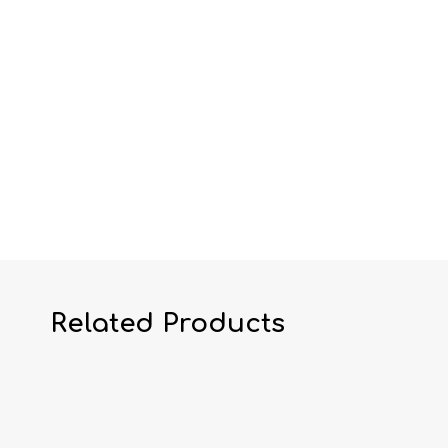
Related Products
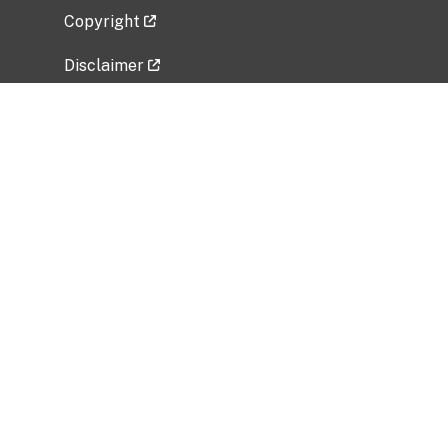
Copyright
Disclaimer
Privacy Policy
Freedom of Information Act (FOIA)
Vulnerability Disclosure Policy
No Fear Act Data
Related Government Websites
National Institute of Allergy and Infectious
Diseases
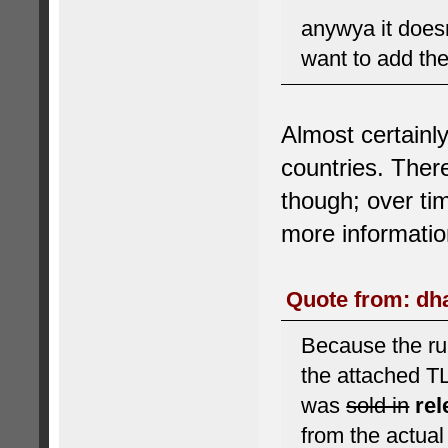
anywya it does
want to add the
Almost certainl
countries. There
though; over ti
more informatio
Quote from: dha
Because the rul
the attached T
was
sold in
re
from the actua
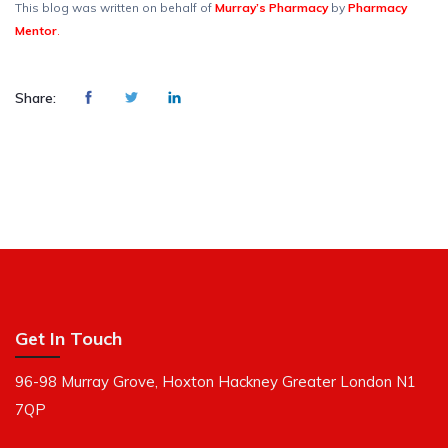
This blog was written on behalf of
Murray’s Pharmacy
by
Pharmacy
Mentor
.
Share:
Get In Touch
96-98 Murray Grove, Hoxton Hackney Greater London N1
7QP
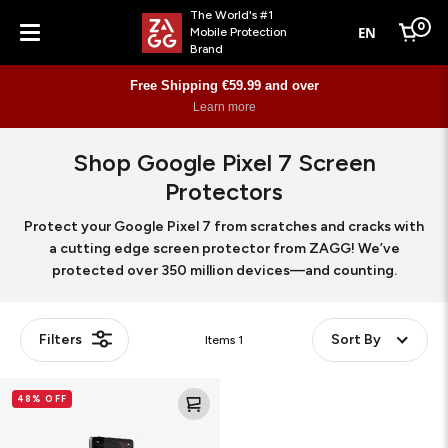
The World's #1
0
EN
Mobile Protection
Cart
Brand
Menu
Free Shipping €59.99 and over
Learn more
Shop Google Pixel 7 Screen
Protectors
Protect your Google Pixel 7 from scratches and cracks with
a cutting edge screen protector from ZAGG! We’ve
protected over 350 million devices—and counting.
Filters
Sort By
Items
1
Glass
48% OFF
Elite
_ _ _ _
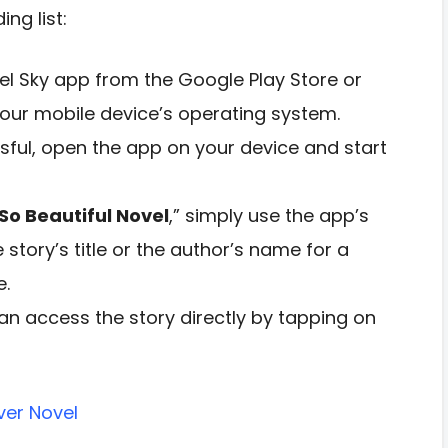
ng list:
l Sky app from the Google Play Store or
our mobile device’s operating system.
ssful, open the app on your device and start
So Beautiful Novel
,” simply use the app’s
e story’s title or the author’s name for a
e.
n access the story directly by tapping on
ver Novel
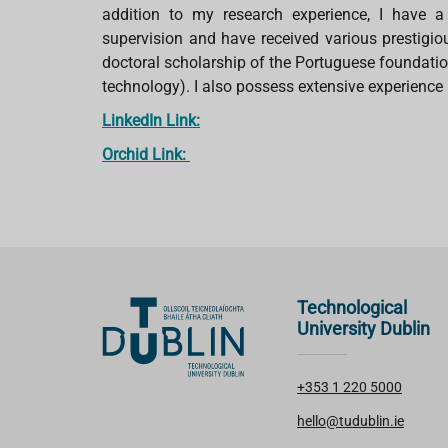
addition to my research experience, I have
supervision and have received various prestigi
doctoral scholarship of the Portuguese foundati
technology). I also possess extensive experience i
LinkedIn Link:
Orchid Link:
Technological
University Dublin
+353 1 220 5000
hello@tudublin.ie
_ _ _ _
Your objective => After locating the line with "Technological" in the material above, return it and each line after it exactly, ending at the line with "hello@tudublin.ie".

Task answer =>
Technological
University Dublin
+353 1 220 5000
hello@tudublin.ie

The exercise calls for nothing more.